Even though many elite runners, especially those of the long-distance variety, are skeptical of what running pundits call the “runner's high,” the sensation can actually be fairly common. Former Runner's World executive editor Rich Benyo argues that runner's high can be achieved as early as two months into a running program.
Among the many topics addressed in the forthcoming Timeless Running Wisdom (Human Kinetics, December 2010), Benyo discusses how, while not rare, runner's high (or “sweet running”) must still be actively sought, or at least be prepared for actively on a physical level. “When the elements of training and effort intersect and the training has been just slightly more ambitious than the effort requires, the effort becomes, for a moment or for an hour, effortless,” he says. “The myriad training levels involved in running—physical, mental, spiritual—blend in a seemingly cosmic recipe and you, the runner, are one with the run.”
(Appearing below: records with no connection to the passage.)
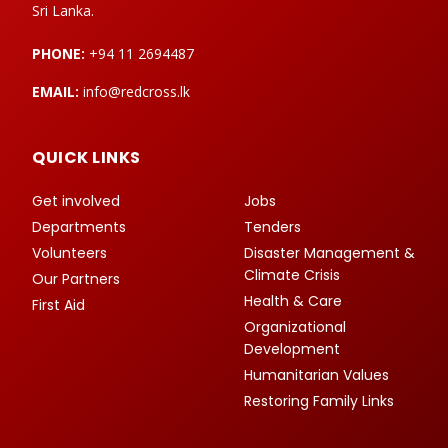
Sri Lanka.
PHONE:
+94 11 2694487
EMAIL:
info@redcross.lk
QUICK LINKS
Get involved
Jobs
Departments
Tenders
Volunteers
Disaster Management &
Climate Crisis
Our Partners
Health & Care
First Aid
Organizational
Development
Humanitarian Values
Restoring Family Links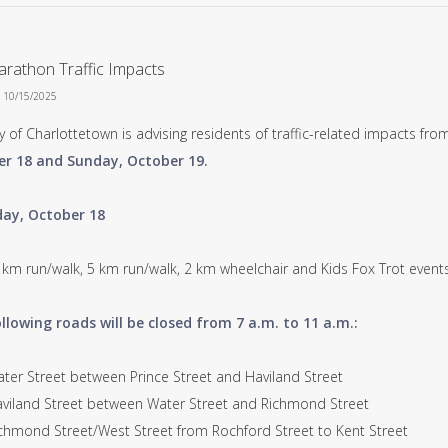
rathon Traffic Impacts
n 10/15/2025
y of Charlottetown is advising residents of traffic-related impacts f
r 18 and Sunday, October 19.
ay, October 18
 km run/walk, 5 km run/walk, 2 km wheelchair and Kids Fox Trot events
llowing roads will be closed from 7 a.m. to 11 a.m.:
r Street between Prince Street and Haviland Street
land Street between Water Street and Richmond Street
mond Street/West Street from Rochford Street to Kent Street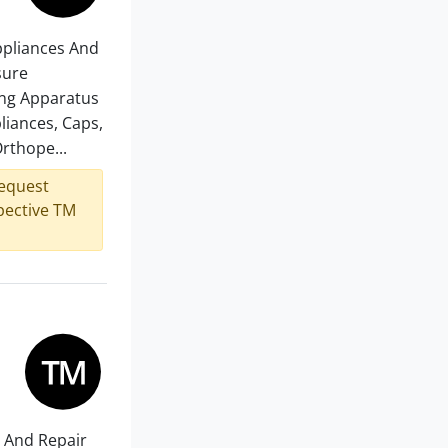
Appliances And
sure
ing Apparatus
liances, Caps,
rthope...
request
spective TM
e And Repair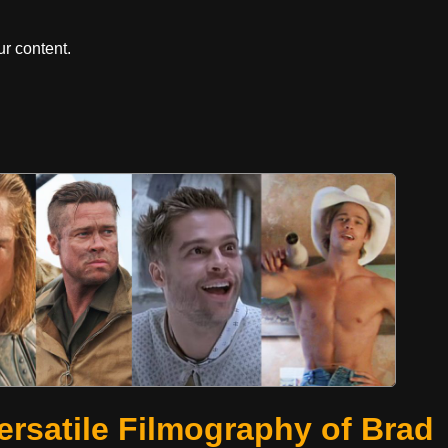
r content.
ersatile Filmography of Brad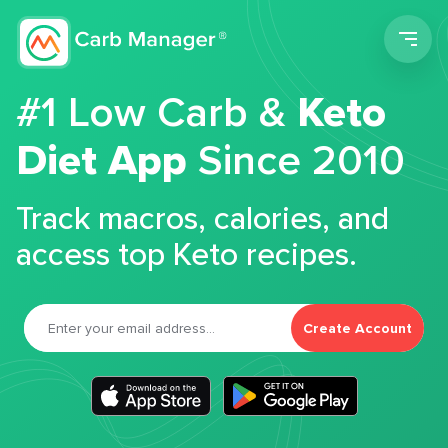
Men
#1 Low Carb &
Keto
Diet App
Since 2010
Track macros, calories, and
access top Keto recipes.
Create Account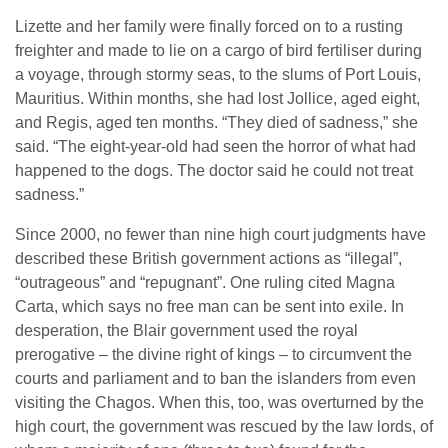
Lizette and her family were finally forced on to a rusting
freighter and made to lie on a cargo of bird fertiliser during
a voyage, through stormy seas, to the slums of Port Louis,
Mauritius. Within months, she had lost Jollice, aged eight,
and Regis, aged ten months. “They died of sadness,” she
said. “The eight-year-old had seen the horror of what had
happened to the dogs. The doctor said he could not treat
sadness.”
Since 2000, no fewer than nine high court judgments have
described these British government actions as “illegal”,
“outrageous” and “repugnant”. One ruling cited Magna
Carta, which says no free man can be sent into exile. In
desperation, the Blair government used the royal
prerogative – the divine right of kings – to circumvent the
courts and parliament and to ban the islanders from even
visiting the Chagos. When this, too, was overturned by the
high court, the government was rescued by the law lords, of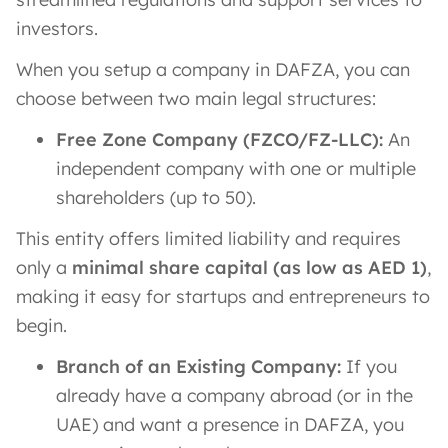
investors.
When you setup a company in DAFZA, you can
choose between two main legal structures:
Free Zone Company (FZCO/FZ-LLC):
An
independent company with one or multiple
shareholders (up to 50).
This entity offers limited liability and requires
only a
minimal share capital (as low as AED 1)
​,
making it easy for startups and entrepreneurs to
begin.
Branch of an Existing Company:
If you
already have a company abroad (or in the
UAE) and want a presence in DAFZA, you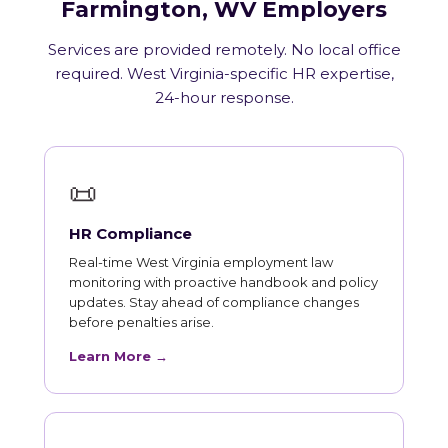
Farmington, WV Employers
Services are provided remotely. No local office
required. West Virginia-specific HR expertise,
24-hour response.
📜
HR Compliance
Real-time West Virginia employment law
monitoring with proactive handbook and policy
updates. Stay ahead of compliance changes
before penalties arise.
Learn More →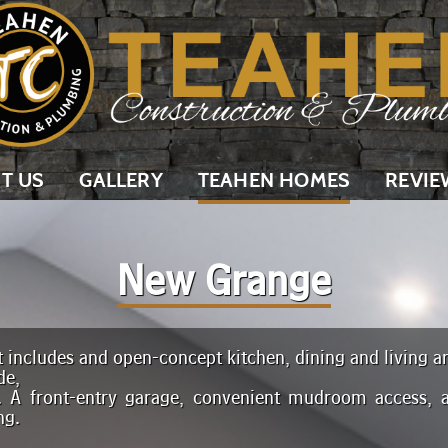
T US
GALLERY
TEAHEN HOMES
REVIE
New Grange
 includes and open-concept kitchen, dining and living ar
de,
. A front-entry garage, convenient mudroom access, 
ng.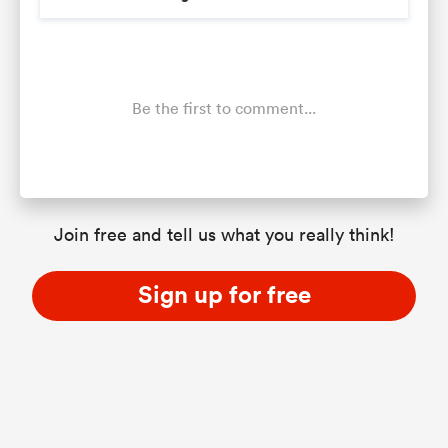
Be the first to comment...
Join free and tell us what you really think!
Sign up for free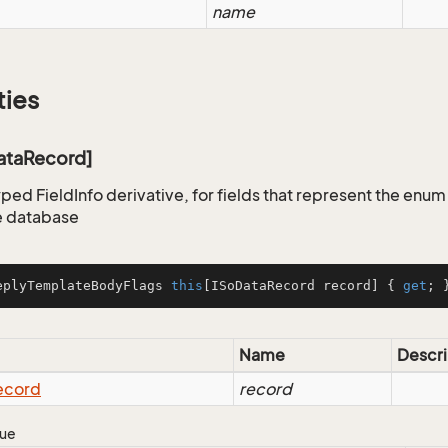
name
ties
DataRecord]
yped FieldInfo derivative, for fields that represent the enu
e database
eplyTemplateBodyFlags 
this
[ISoDataRecord record] { 
get
; 
Name
Descri
ecord
record
lue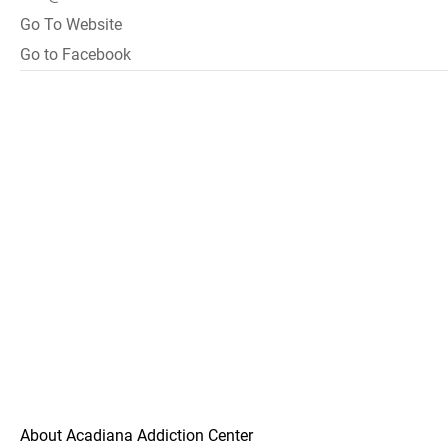
Go To Website
Go to Facebook
About Acadiana Addiction Center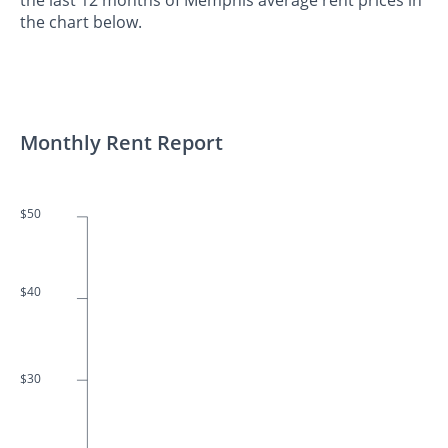
the chart below.
Monthly Rent Report
$50
$40
$30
Benyo also believes that many runners experience sweet running on their own. “Any runner who has trained vigorously and wisely for a marathon and who leaves the starting line conservatively usually experiences a ‘sweet spot' between miles 7 and 16, once the deep muscles are warmed up, the rhythm of running has established itself, and the weariness of running very long distances has not yet arrived.”
He cautions, however, that many marathoners ruin their marathons during that period of experiencing a runner's high by mistakenly assuming that they somehow trained beyond the perfect level, only to then proceed to outrun their fine-tuning in a greedy effort to take advantage of prowess that, at least that day, is not present in such abundance.
“Like the human body itself, which becomes more efficient the more you use it, running becomes sweeter the more you integrate it into your life,” says Benyo. “The wisdom comes in allowing that to happen. Relax in your running and allow your own wisdom to sweeten the whole process.”